- **Problem details**
Go through the entries below and count the lines where the word "Children" appears; give only the count.

*** Opening of Records for this exercise ***

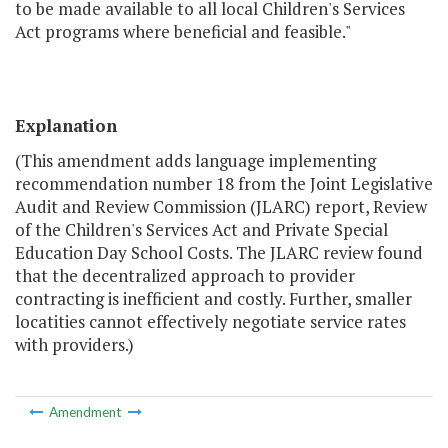
to be made available to all local Children's Services
Act programs where beneficial and feasible."
Explanation
(This amendment adds language implementing
recommendation number 18 from the Joint Legislative
Audit and Review Commission (JLARC) report, Review
of the Children's Services Act and Private Special
Education Day School Costs. The JLARC review found
that the decentralized approach to provider
contracting is inefficient and costly. Further, smaller
locatities cannot effectively negotiate service rates
with providers.)
Amendment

*** Close of Records for this exercise ***

- **The completed task**
2